Abstract Alexander Schönhuth

CLEVER & SMART: Clique-Enumerating Variant Finder & Split-Read Mixture-based Ambiguity Resolving Tool

CLEVER & SMART: Clique-Enumerating Variant Finder & Split-Read Mixture-based Ambiguity Resolving Tool



Next-generation sequencing techniques have facilitated a large scale analysis of human genetic variation. Despite the advances in sequencing speeds, and despite that many approaches have already been presented, the computational discovery of structural variants is not yet standard. Although next-generation sequencing data exhibits many systematic biases and errors, unifying statistical frameworks for addressing this have hardly been presented.


We address this issue and provide two statistical framework based approaches for next-generation sequencing data based prediction of structural variants in human genomes.

CLEVER aims at harnessing the (well-understood) statistics inherent to the length of the sequenced genomic fragments (reads). It organizes all reads into a read alignment graph. In this graph, max-cliques represent maximal contradiction-free groups of fragments, that is groups of genomic fragments that stem from the same region. A specifically engineered algorithm finds all max-cliques and evaluates them for their potential to reflect structural variations, based on the statistics on fragment length.

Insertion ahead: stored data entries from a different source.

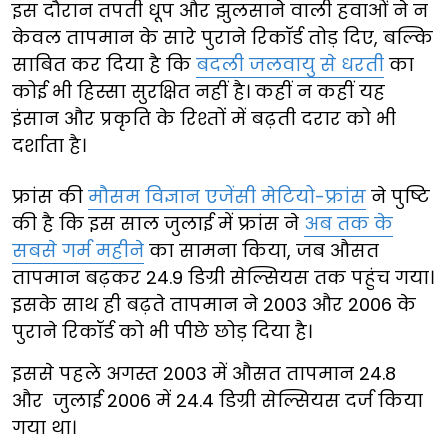
इस दौरान तपती धूप और झुलसाने वाली हवाओं ने न
केवल तापमान के सारे पुराने रिकॉर्ड तोड़ दिए, बल्कि
साबित कर दिया है कि
बदली जलवायु से धरती
का
कोई भी हिस्सा सुरक्षित नहीं है। कहीं न कहीं यह
इंसान और प्रकृति के रिश्तों में बढ़ती दरार को भी
दर्शाता है।
फ्रांस की
मौसम विज्ञान एजेंसी मेटियो-फ्रांस
ने पुष्टि
की है कि इस साल जुलाई में फ्रांस ने
अब तक के
सबसे गर्म महीने
का सामना किया, जब औसत
तापमान बढ़कर 24.9 डिग्री सेल्सियस तक पहुंच गया।
इसके साथ ही बढ़ते तापमान ने 2003 और 2006 के
पुराने रिकॉर्ड को भी पीछे छोड़ दिया है।
इससे पहले अगस्त 2003 में औसत तापमान 24.8
और जुलाई 2006 में 24.4 डिग्री सेल्सियस दर्ज किया
गया था।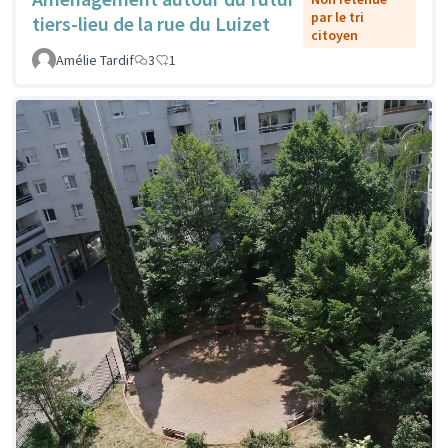
par le tri
tiers-lieu de la rue du Luizet
citoyen
Amélie Tardif
3
1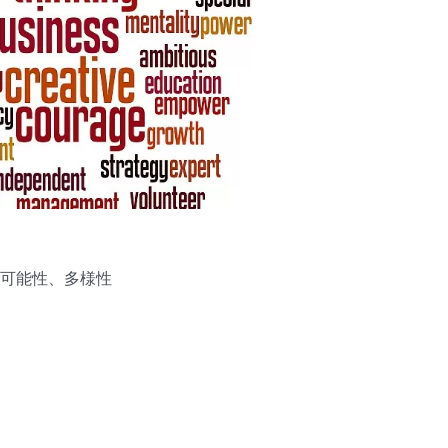
可能性、多様性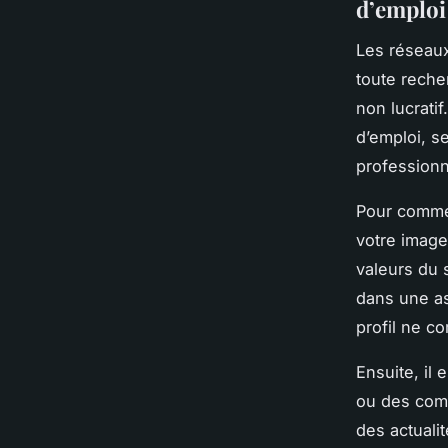
d’emploi
Les réseau
toute recher
non lucratif
d’emploi, s
professionn
Pour commen
votre image
valeurs du 
dans une as
profil ne c
Ensuite, il
ou des comm
des actuali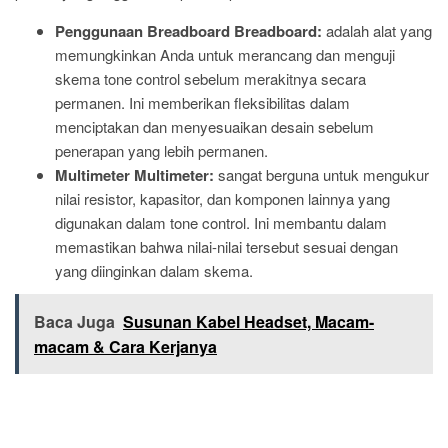
Penggunaan Breadboard Breadboard:
adalah alat yang
memungkinkan Anda untuk merancang dan menguji
skema tone control sebelum merakitnya secara
permanen. Ini memberikan fleksibilitas dalam
menciptakan dan menyesuaikan desain sebelum
penerapan yang lebih permanen.
Multimeter Multimeter:
sangat berguna untuk mengukur
nilai resistor, kapasitor, dan komponen lainnya yang
digunakan dalam tone control. Ini membantu dalam
memastikan bahwa nilai-nilai tersebut sesuai dengan
yang diinginkan dalam skema.
Baca Juga
Susunan Kabel Headset, Macam-
macam & Cara Kerjanya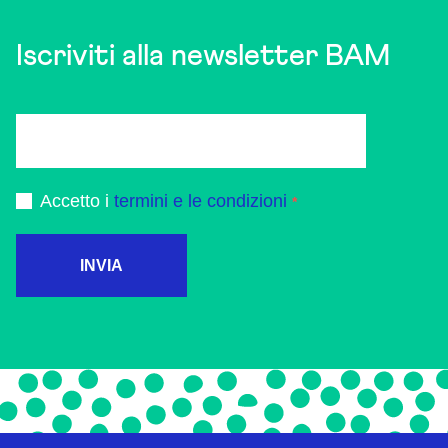
Iscriviti alla newsletter BAM
Accetto i
termini e le condizioni
INVIA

SMART is a so called split-read based approach and addresses to resolve the issue of ambiguously mapped reads (multi-reads). It computes so called split-read alignments of reads, which reveals variant breakpoints in the genome under investigation. It resolves the issue of multi-reads by way of a mixture model based expectation-maximization (EM) procedure. The resulting maximum likelihood estimate encodes the most likely assignment of multi-reads to genomic regions.

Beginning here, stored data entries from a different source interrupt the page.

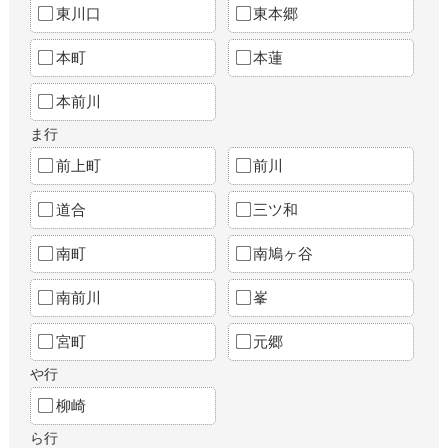
東川口
東本郷
本町
本蓮
本前川
ま行
前上町
前川
道合
三ツ和
南町
南鳩ヶ谷
南前川
峯
宮町
元郷
や行
柳崎
ら行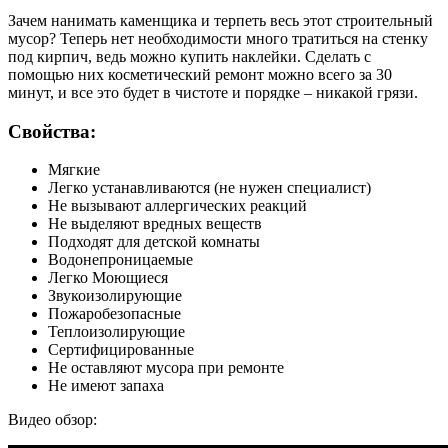
Зачем нанимать каменщика и терпеть весь этот строительный
мусор? Теперь нет необходимости много тратиться на стенку
под кирпич, ведь можно купить наклейки. Сделать с
помощью них косметический ремонт можно всего за 30
минут, и все это будет в чистоте и порядке – никакой грязи.
Свойства:
Мягкие
Легко устанавливаются (не нужен специалист)
Не вызывают аллергических реакций
Не выделяют вредных веществ
Подходят для детской комнаты
Водонепроницаемые
Легко Моющиеся
Звукоизолирующие
Пожаробезопасные
Теплоизолирующие
Сертифицированные
Не оставляют мусора при ремонте
Не имеют запаха
Видео обзор: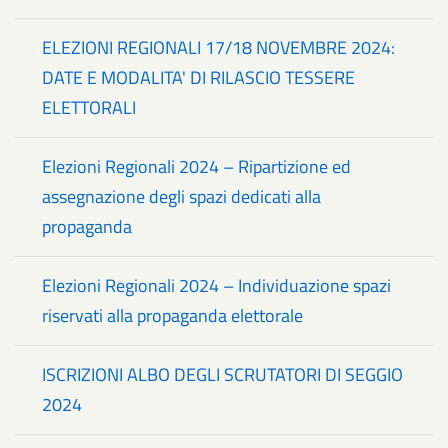
ELEZIONI REGIONALI 17/18 NOVEMBRE 2024:
DATE E MODALITA' DI RILASCIO TESSERE
ELETTORALI
Elezioni Regionali 2024 – Ripartizione ed
assegnazione degli spazi dedicati alla
propaganda
Elezioni Regionali 2024 – Individuazione spazi
riservati alla propaganda elettorale
ISCRIZIONI ALBO DEGLI SCRUTATORI DI SEGGIO
2024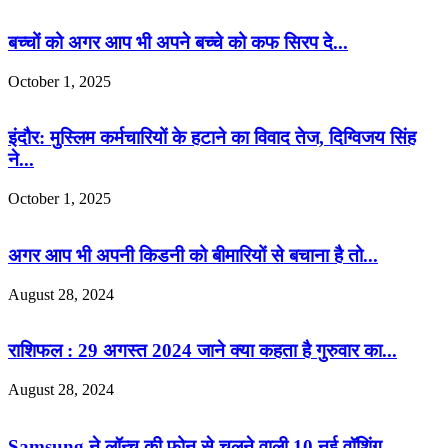
बच्चों को अगर आप भी अपने बच्चे को कफ सिरप दे...
October 1, 2025
इंदौर: मुस्लिम कर्मचारियों के हटाने का विवाद तेज, दिग्विजय सिंह
ने...
October 1, 2025
अगर आप भी अपनी किडनी को बीमारियों से बचाना है तो...
August 28, 2024
राशिफल : 29 अगस्त 2024 जाने क्या कहता है गुरुवार का...
August 28, 2024
Samsung ने लॉन्च की फोन से चलने वाली 10 नई वॉशिंग...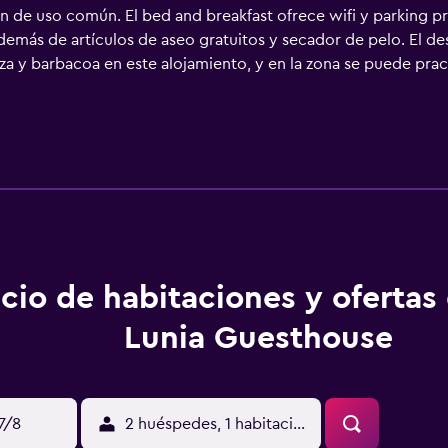
ón de uso común. El bed and breakfast ofrece wifi y parking 
demás de artículos de aseo gratuitos y secador de pelo. El de
raza y barbacoa en este alojamiento, y en la zona se puede pra
nto, y Estación de tren Venecia Santa Lucia está a 10 km. El 
cio de habitaciones y ofertas
Lunia Guesthouse
17/8
2 huéspedes, 1 habitación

We compare a large range of state-of-the-art approaches using a fully annotated (Craig Venter's) genome and present various relevant performance statistics. Among the insert size based approaches, CLEVER achieves superior performance rates in particular on indels of sizes 20–100, which have been exposed as a current major challenge in the SV discovery literature and where insert size based approaches were supposed to have limitations. SMART yields further improvements in terms of both recall and precision and also because its predictions are ultra-precise in terms of breakpoint accuracy, even for long indels (100 - 50000 bp), thereby outperforming all current state-of-the-art approaches on SV discovery.